Recapitalisation de deux millions d'euros

Afin de financer cette stratégie de développement, Yannick Meyer, qui avait déjà cédé en 2016 la majorité de son capital à la start-up parisienne MetalValue après un redressement judiciaire, a œuvré pour une reprise de l'entreprise par une plus grosse pointure. L'accord vient d'être signé. MPM entre ainsi dans le giron d'Emalec (300 salariés, 45 millions d'euros de chiffre d'affaires), basée à Saint-Genis-les-Ollières et spécialisée dans la maintenance multisites et multitechniques et filiale du géant rennais Samsic. Ce dernier est positionné sur le service aux entreprises (propreté, sécurité, RH etc). Avec 80 000 salariés, il a réalisé un chiffre d'affaires de 2,3 milliards d'euros l'année dernière.

"Emalec cherchait depuis longtemps à se diversifier dans la maintenance industrielle", commente Yannick Meyer, qui reste aux manettes de l'entreprise stéphanoise en tant que directeur général.

Signe de cet intérêt : le numéro 2 de Samsic, Guy Roulleau, a fait le déplacement chez MPM la semaine dernière pour assurer de son soutien les salariés et leur directeur général.

Des acquisitions en vue

Emalec et Samsic ont d'ores et déjà injecté deux millions d'euros dans MPM.

"Ils nous soutiendront ensuite au fil des acquisitions", commente le dirigeant.

Des acquisitions visées dans toute la France, pour un déploiement national des futures agences dédiées au service, mais aussi à l'échelle locale, sur la région stéphanoise.

"Notre plan de croissance prévoit le recrutement de 75 salariés environ à Saint-Etienne (dont 11 à pourvoir immédiatement NDLR). Nous sommes sur des métiers en tension. Nous irons plus vite en rachetant des confrères".

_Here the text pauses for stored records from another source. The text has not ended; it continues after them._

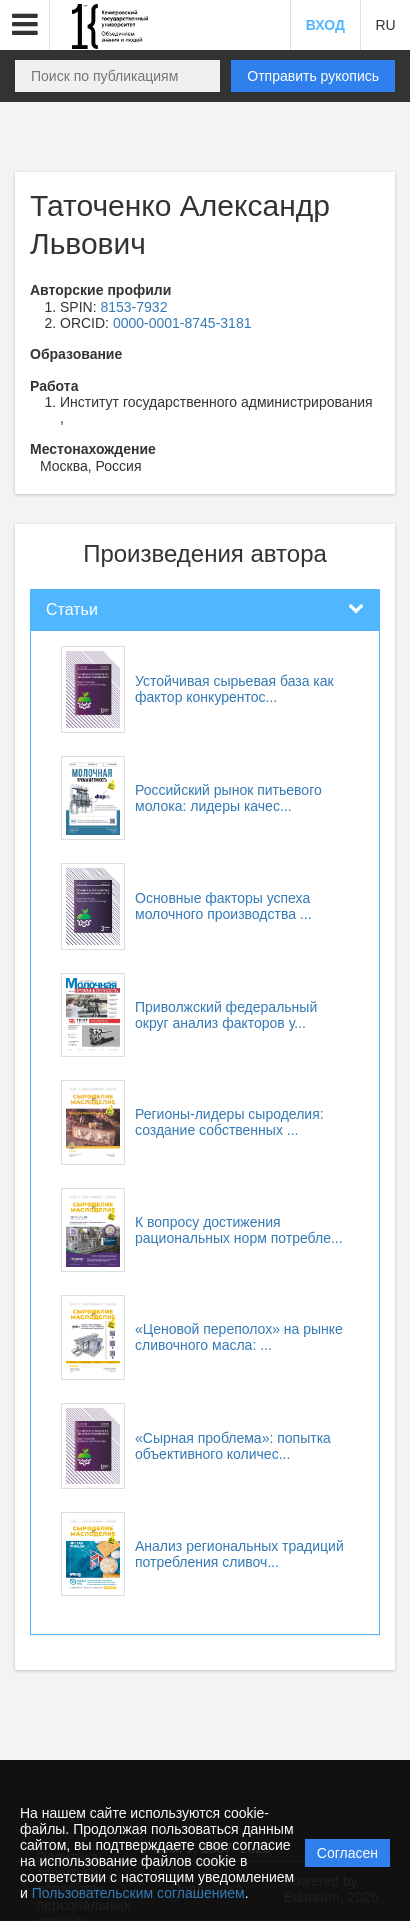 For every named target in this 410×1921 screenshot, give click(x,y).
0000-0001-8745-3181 (182, 323)
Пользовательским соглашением (138, 1893)
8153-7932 (133, 307)
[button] (25, 25)
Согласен (347, 1853)
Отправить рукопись (313, 76)
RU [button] (385, 25)
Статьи (72, 609) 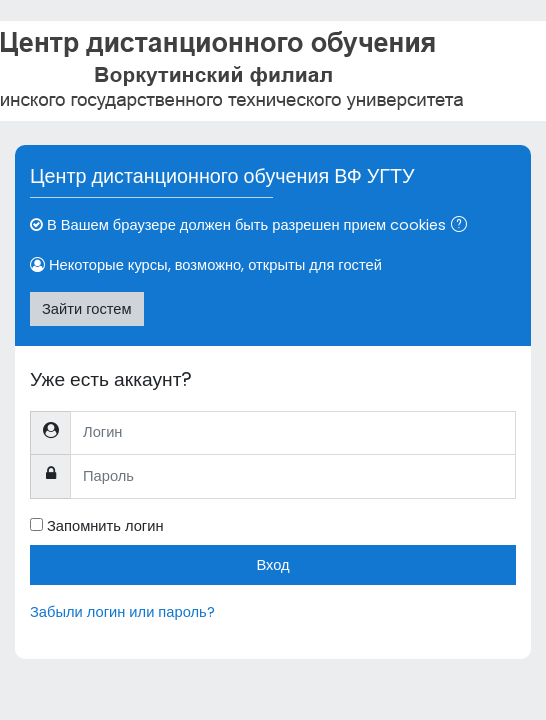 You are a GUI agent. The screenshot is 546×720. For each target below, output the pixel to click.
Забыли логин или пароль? (122, 612)
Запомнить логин (105, 526)
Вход (272, 565)
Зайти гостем (87, 309)
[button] (463, 226) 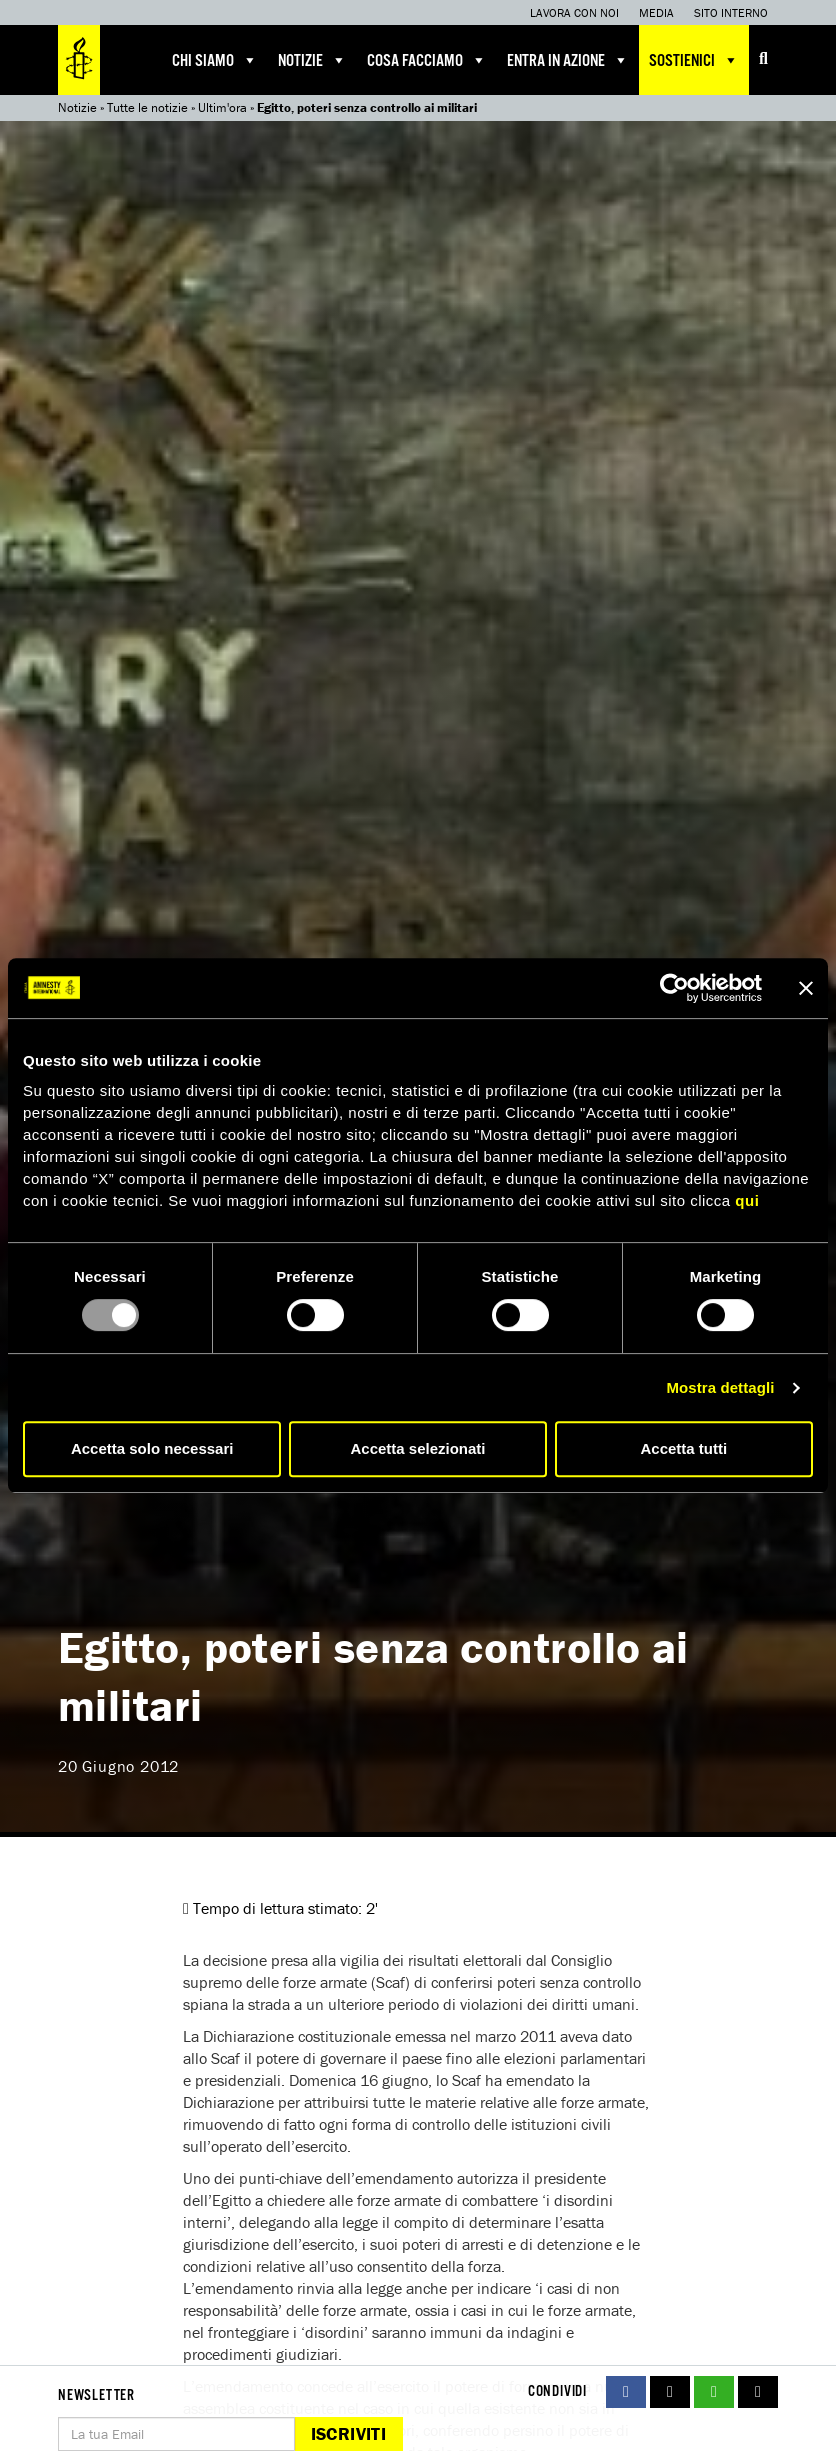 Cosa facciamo (427, 60)
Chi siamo (215, 60)
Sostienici (694, 60)
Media (656, 12)
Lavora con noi (574, 12)
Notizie (312, 60)
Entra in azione (568, 60)
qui (747, 1200)
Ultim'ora (222, 107)
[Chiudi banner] (806, 988)
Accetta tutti (683, 1448)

En parallèle, MPM étudie la faisabilité de la création d'un centre de formation interne.

Recentrage sur ses métiers historiques

Dans ce plan de développement, qui devrait l'amener à sortir rapidement du plan de continuation enclenché suite au redressement judiciaire de 2015, MPM fait le choix de se recentrer sur ses deux métiers historiques : la maintenance et la construction/reconstruction de machines-outils. En mettant de côté pour l'instant, le développement commercial de l'activité de presse adiabatique. Une activité innovante reprise à la startup stéphanoise Adiapresse en 2007.

"Nous sommes prêts, niveau R&D, mais le marché n'est pas suffisamment mature pour nous lancer dans une offre ambitieuse. Nous n'abandonnons certainement pas, mais nous fonctionnerons par opportunité, sans investissement commercial", souffle Yannick Meyer.